The 10-Minute Delivery War
The initial battlefield was quick commerce, or “q-commerce.” Companies like Zepto, Blinkit, and Dunzo promised to deliver groceries and essentials in the time it takes to watch a few TikToks. Fueled by billions in venture capital, they engaged in a brutal
price war, burning cash to acquire customers with deep discounts and lightning-fast service. For a moment, it felt like the future. But the model’s economics are notoriously punishing. In the U.S., similar ventures like Gopuff have faced immense pressure. In India, the pressure cooker is even hotter. The result? Massive consolidation. Food delivery giant Zomato acquired its rival Blinkit in a multi-billion dollar deal, a move that initially spooked investors. Meanwhile, other players have been forced to scale back, pivot, or face a desperate fight for survival as investors start asking the dreaded question: “Where are the profits?”

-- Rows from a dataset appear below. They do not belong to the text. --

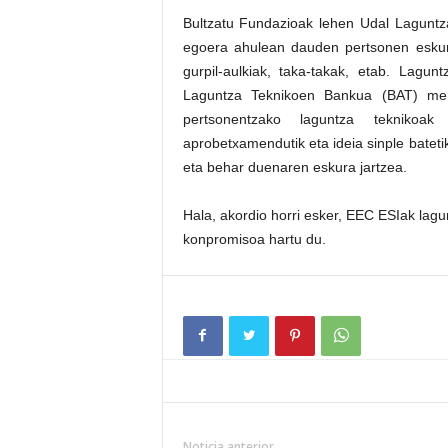
Bultzatu Fundazioak lehen Udal Lagunt
egoera ahulean dauden pertsonen eskura 
gurpil-aulkiak, taka-takak, etab. Lagun
Laguntza Teknikoen Bankua (BAT) men
pertsonentzako laguntza teknikoak 
aprobetxamendutik eta ideia sinple batetik
eta behar duenaren eskura jartzea.
Hala, akordio horri esker, EEC ESIak lag
konpromisoa hartu du.
Noticia anterior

Ghost Kitchens with Real Problems
Another area of intense drama is the “cloud kitchen” or “ghost kitchen” space. The concept is simple and alluring: delivery-only restaurants run out of low-cost, industrial spaces without a storefront. It seemed like the perfect, asset-light way to scale a food brand. At its peak, companies like Rebel Foods (which operates brands like Faasos and Behrouz Biryani) were celebrated as pioneers, reaching unicorn status. However, the reality on the ground proved more complex. Many entrepreneurs who jumped on the bandwagon discovered that building a brand without a physical presence is incredibly difficult. Intense competition, quality control issues across vast supply chains, and an over-reliance on aggregator platforms like Zomato and Swiggy for discovery have squeezed margins to nothing. The result has been a quiet culling of the herd, with countless smaller cloud kitchens vanishing as quickly as they appeared.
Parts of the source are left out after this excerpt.